→ PROBLEM STATEMENT
Every line from the opening of the records to the line with "Q: How do you convert minutes to hours?" should be restated exactly, with both ends included and the pictures left out.

(Saved entries)
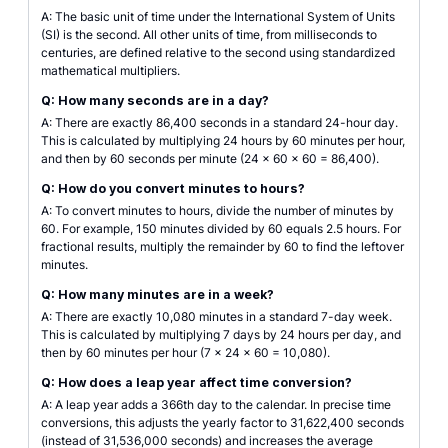
A: The basic unit of time under the International System of Units
(SI) is the second. All other units of time, from milliseconds to
centuries, are defined relative to the second using standardized
mathematical multipliers.
Q: How many seconds are in a day?
A: There are exactly 86,400 seconds in a standard 24-hour day.
This is calculated by multiplying 24 hours by 60 minutes per hour,
and then by 60 seconds per minute (24 × 60 × 60 = 86,400).
Q: How do you convert minutes to hours?
A: To convert minutes to hours, divide the number of minutes by
60. For example, 150 minutes divided by 60 equals 2.5 hours. For
fractional results, multiply the remainder by 60 to find the leftover
minutes.
Q: How many minutes are in a week?
A: There are exactly 10,080 minutes in a standard 7-day week.
This is calculated by multiplying 7 days by 24 hours per day, and
then by 60 minutes per hour (7 × 24 × 60 = 10,080).
Q: How does a leap year affect time conversion?
A: A leap year adds a 366th day to the calendar. In precise time
conversions, this adjusts the yearly factor to 31,622,400 seconds
(instead of 31,536,000 seconds) and increases the average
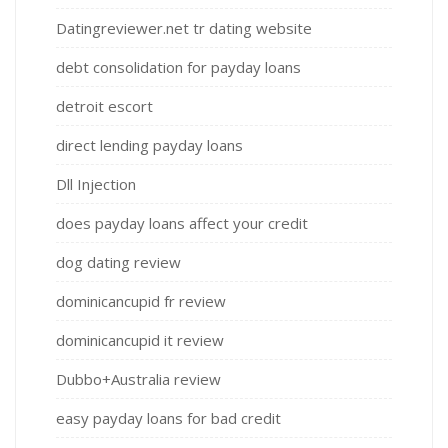
Datingreviewer.net tr dating website
debt consolidation for payday loans
detroit escort
direct lending payday loans
Dll Injection
does payday loans affect your credit
dog dating review
dominicancupid fr review
dominicancupid it review
Dubbo+Australia review
easy payday loans for bad credit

→ OUTPUT
A: The basic unit of time under the International System of Units
(SI) is the second. All other units of time, from milliseconds to
centuries, are defined relative to the second using standardized
mathematical multipliers.
Q: How many seconds are in a day?
A: There are exactly 86,400 seconds in a standard 24-hour day.
This is calculated by multiplying 24 hours by 60 minutes per hour,
and then by 60 seconds per minute (24 × 60 × 60 = 86,400).
Q: How do you convert minutes to hours?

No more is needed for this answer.